[Stored data]
________________________

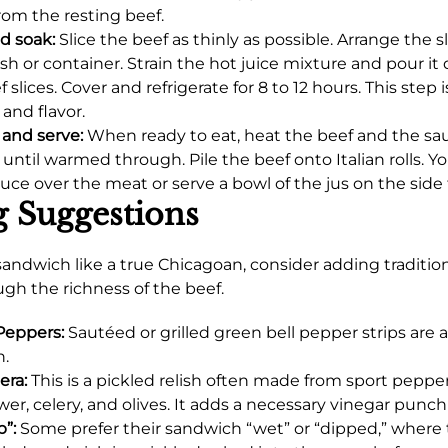
rom the resting beef.
nd soak:
Slice the beef as thinly as possible. Arrange the sl
sh or container. Strain the hot juice mixture and pour it 
 slices. Cover and refrigerate for 8 to 12 hours. This step is
 and flavor.
and serve:
When ready to eat, heat the beef and the sa
t until warmed through. Pile the beef onto Italian rolls. 
auce over the meat or serve a bowl of the jus on the side 
g Suggestions
 sandwich like a true Chicagoan, consider adding traditio
ugh the richness of the beef.
Peppers:
Sautéed or grilled green bell pepper strips are a
n.
era:
This is a pickled relish often made from sport peppers
ower, celery, and olives. It adds a necessary vinegar punc
p”:
Some prefer their sandwich “wet” or “dipped,” where 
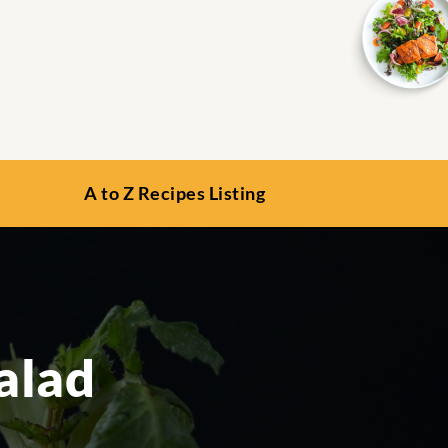
A to Z Recipes Listing
alad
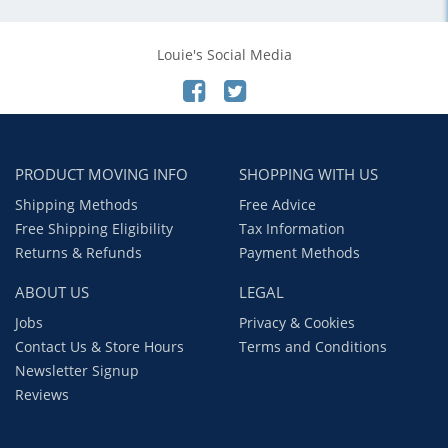
Louie's Social Media
PRODUCT MOVING INFO
SHOPPING WITH US
Shipping Methods
Free Advice
Free Shipping Eligibility
Tax Information
Returns & Refunds
Payment Methods
ABOUT US
LEGAL
Jobs
Privacy & Cookies
Contact Us & Store Hours
Terms and Conditions
Newsletter Signup
Reviews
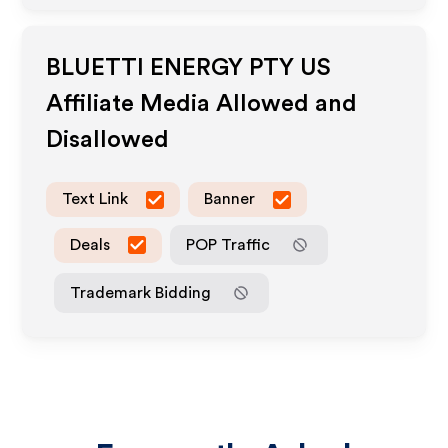
BLUETTI ENERGY PTY US
Affiliate Media Allowed and
Disallowed
Text Link
Banner
Deals
POP Traffic
Trademark Bidding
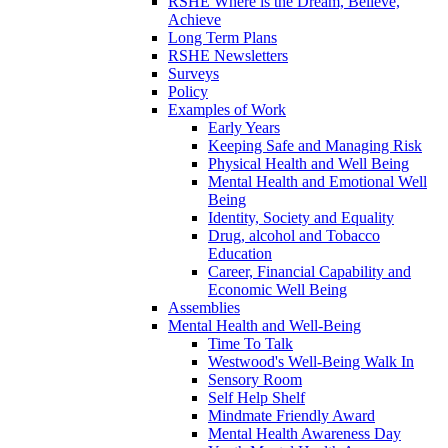
RSHE Where is the Dream, Believe,
Achieve
Long Term Plans
RSHE Newsletters
Surveys
Policy
Examples of Work
Early Years
Keeping Safe and Managing Risk
Physical Health and Well Being
Mental Health and Emotional Well
Being
Identity, Society and Equality
Drug, alcohol and Tobacco
Education
Career, Financial Capability and
Economic Well Being
Assemblies
Mental Health and Well-Being
Time To Talk
Westwood's Well-Being Walk In
Sensory Room
Self Help Shelf
Mindmate Friendly Award
Mental Health Awareness Day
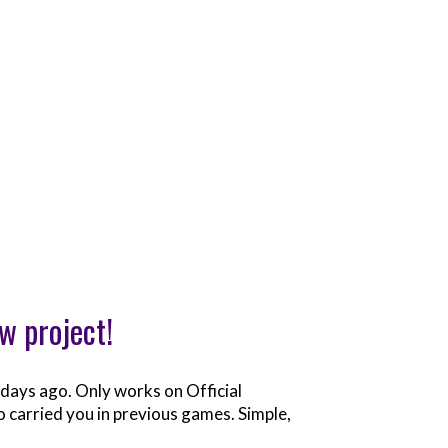
w project!
e days ago. Only works on Official
who carried you in previous games. Simple,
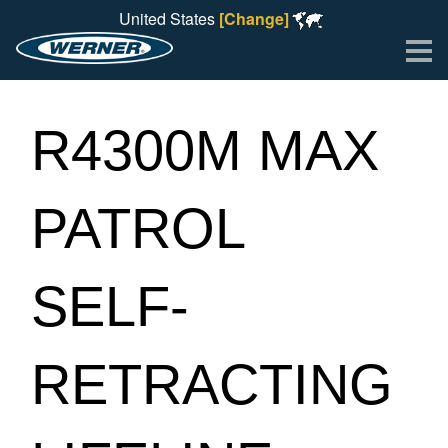
United States
[Change]
Me
R4300M MAX
PATROL
SELF-
RETRACTING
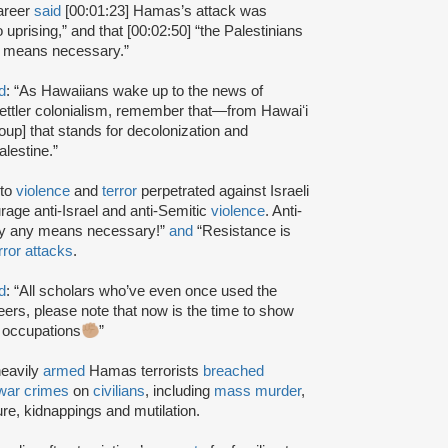
lareer
said
[00:01:23] Hamas’s attack was
uprising,” and that [00:02:50] “the Palestinians
ll means necessary.”
d
: “As Hawaiians wake up to the news of
i settler colonialism, remember that—from Hawaiʻi
oup] that stands for decolonization and
lestine.”
 to
violence
and
terror
perpetrated against Israeli
age anti-Israel and anti-Semitic
violence
. Anti-
by any means necessary!”
and
“Resistance is
rror attacks
.
d
: “All scholars who’ve even once used the
eers, please note that now is the time to show
l occupations
”
heavily
armed
Hamas terrorists
breached
war crimes
on
civilians
, including
mass murder
,
ture, kidnappings and mutilation.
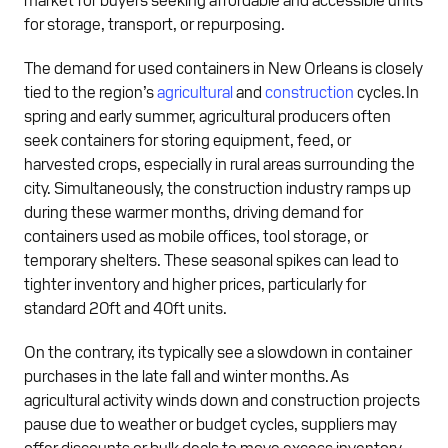
for storage, transport, or repurposing.
The demand for used containers in New Orleans is closely
tied to the region’s
agricultural
and
construction
cycles. In
spring and early summer, agricultural producers often
seek containers for storing equipment, feed, or
harvested crops, especially in rural areas surrounding the
city. Simultaneously, the construction industry ramps up
during these warmer months, driving demand for
containers used as mobile offices, tool storage, or
temporary shelters. These seasonal spikes can lead to
tighter inventory and higher prices, particularly for
standard 20ft and 40ft units.
On the contrary, its typically see a slowdown in container
purchases in the late fall and winter months. As
agricultural activity winds down and construction projects
pause due to weather or budget cycles, suppliers may
offer discounts or bulk deals to move excess inventory.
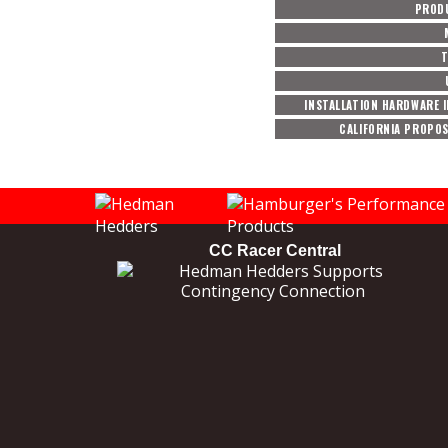
PROD
T
INSTALLATION HARDWARE 
CALIFORNIA PROPOS
CC Racer Central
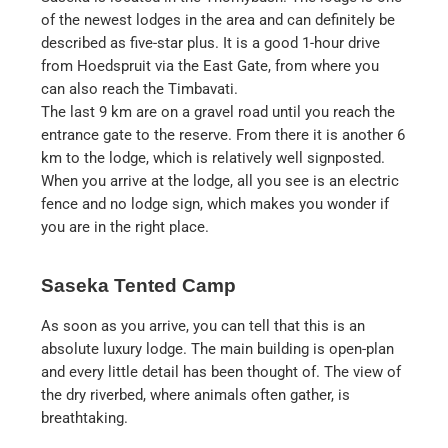
of the newest lodges in the area and can definitely be
described as five-star plus. It is a good 1-hour drive
from Hoedspruit via the East Gate, from where you
can also reach the Timbavati.
The last 9 km are on a gravel road until you reach the
entrance gate to the reserve. From there it is another 6
km to the lodge, which is relatively well signposted.
When you arrive at the lodge, all you see is an electric
fence and no lodge sign, which makes you wonder if
you are in the right place.
Saseka Tented Camp
As soon as you arrive, you can tell that this is an
absolute luxury lodge. The main building is open-plan
and every little detail has been thought of. The view of
the dry riverbed, where animals often gather, is
breathtaking.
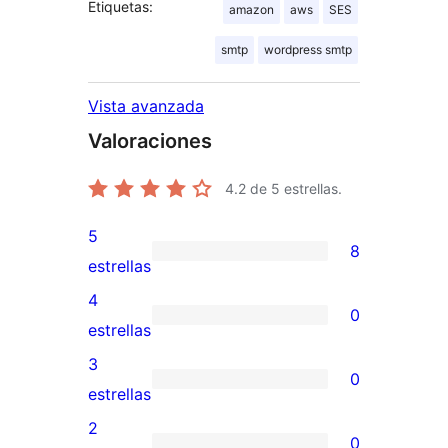
Etiquetas:
amazon
aws
SES
smtp
wordpress smtp
Vista avanzada
Valoraciones
4.2
de 5 estrellas.
5
8
8
estrellas
valoraciones
4
0
de
0
estrellas
5
valoraciones
3
0
estrellas
de
0
estrellas
4
valoraciones
2
0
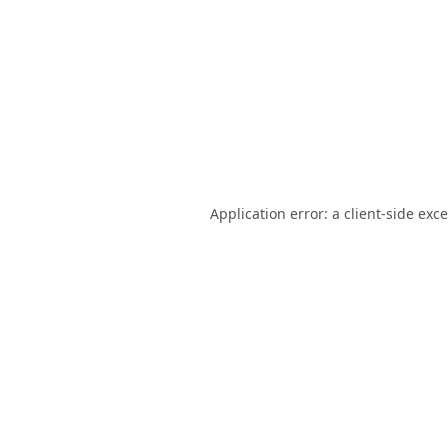
Application error: a
client
-side exc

________________________

- [Exercise goal]: Return every line above exactly, omitting images.

- [Solution to this problem]:
rom the resting beef.
nd soak:
Slice the beef as thinly as possible. Arrange the sl
sh or container. Strain the hot juice mixture and pour it 
 slices. Cover and refrigerate for 8 to 12 hours. This step is
 and flavor.
and serve:
When ready to eat, heat the beef and the sa
t until warmed through. Pile the beef onto Italian rolls. 
auce over the meat or serve a bowl of the jus on the side 
g Suggestions
 sandwich like a true Chicagoan, consider adding traditio
ugh the richness of the beef.
Peppers:
Sautéed or grilled green bell pepper strips are a
n.
era:
This is a pickled relish often made from sport peppers
ower, celery, and olives. It adds a necessary vinegar punc
p”:
Some prefer their sandwich “wet” or “dipped,” where 
A to Z Recipes Listing
alad
Louie's Social Media
PRODUCT MOVING INFO
SHOPPING WITH US
Shipping Methods
Free Advice
Free Shipping Eligibility
Tax Information
Returns & Refunds
Payment Methods
ABOUT US
LEGAL
Jobs
Privacy & Cookies
Contact Us & Store Hours
Terms and Conditions
Newsletter Signup
Reviews
BLUETTI ENERGY PTY US
Affiliate Media Allowed and
Disallowed
Text Link
Banner
Deals
POP Traffic
Trademark Bidding
RSHE Where is the Dream, Believe,
Achieve
Long Term Plans
RSHE Newsletters
Surveys
Policy
Examples of Work
Early Years
Keeping Safe and Managing Risk
Physical Health and Well Being
Mental Health and Emotional Well
Being
Identity, Society and Equality
Drug, alcohol and Tobacco
Education
Career, Financial Capability and
Economic Well Being
Assemblies
Mental Health and Well-Being
Time To Talk
Westwood's Well-Being Walk In
Sensory Room
Self Help Shelf
Mindmate Friendly Award
Mental Health Awareness Day
w project!
e days ago. Only works on Official
who carried you in previous games. Simple,
United States
[Change]
Me
R4300M MAX
PATROL
SELF-
RETRACTING
lareer
said
[00:01:23] Hamas’s attack was
uprising,” and that [00:02:50] “the Palestinians
ll means necessary.”
d
: “As Hawaiians wake up to the news of
i settler colonialism, remember that—from Hawaiʻi
oup] that stands for decolonization and
lestine.”
 to
violence
and
terror
perpetrated against Israeli
age anti-Israel and anti-Semitic
violence
. Anti-
by any means necessary!”
and
“Resistance is
rror attacks
.
d
: “All scholars who’ve even once used the
eers, please note that now is the time to show
l occupations
”
heavily
armed
Hamas terrorists
breached
war crimes
on
civilians
, including
mass murder
,
ture, kidnappings and mutilation.
for storage, transport, or repurposing.
The demand for used containers in New Orleans is closely
tied to the region’s
agricultural
and
construction
cycles. In
spring and early summer, agricultural producers often
seek containers for storing equipment, feed, or
harvested crops, especially in rural areas surrounding the
city. Simultaneously, the construction industry ramps up
during these warmer months, driving demand for
containers used as mobile offices, tool storage, or
temporary shelters. These seasonal spikes can lead to
tighter inventory and higher prices, particularly for
standard 20ft and 40ft units.
On the contrary, its typically see a slowdown in container
purchases in the late fall and winter months. As
agricultural activity winds down and construction projects
pause due to weather or budget cycles, suppliers may
offer discounts or bulk deals to move excess inventory.
PROD
T
INSTALLATION HARDWARE 
CALIFORNIA PROPOS
CC Racer Central
of the newest lodges in the area and can definitely be
described as five-star plus. It is a good 1-hour drive
from Hoedspruit via the East Gate, from where you
can also reach the Timbavati.
The last 9 km are on a gravel road until you reach the
entrance gate to the reserve. From there it is another 6
km to the lodge, which is relatively well signposted.
When you arrive at the lodge, all you see is an electric
fence and no lodge sign, which makes you wonder if
you are in the right place.
Saseka Tented Camp
As soon as you arrive, you can tell that this is an
absolute luxury lodge. The main building is open-plan
and every little detail has been thought of. The view of
the dry riverbed, where animals often gather, is
breathtaking.
Etiquetas:
amazon
aws
SES
smtp
wordpress smtp
Vista avanzada
Valoraciones
4.2
de 5 estrellas.
5
8
8
estrellas
valoraciones
4
0
de
0
estrellas
5
valoraciones
3
0
estrellas
de
0
estrellas
4
valoraciones
2
0
Application error: a
client
-side exc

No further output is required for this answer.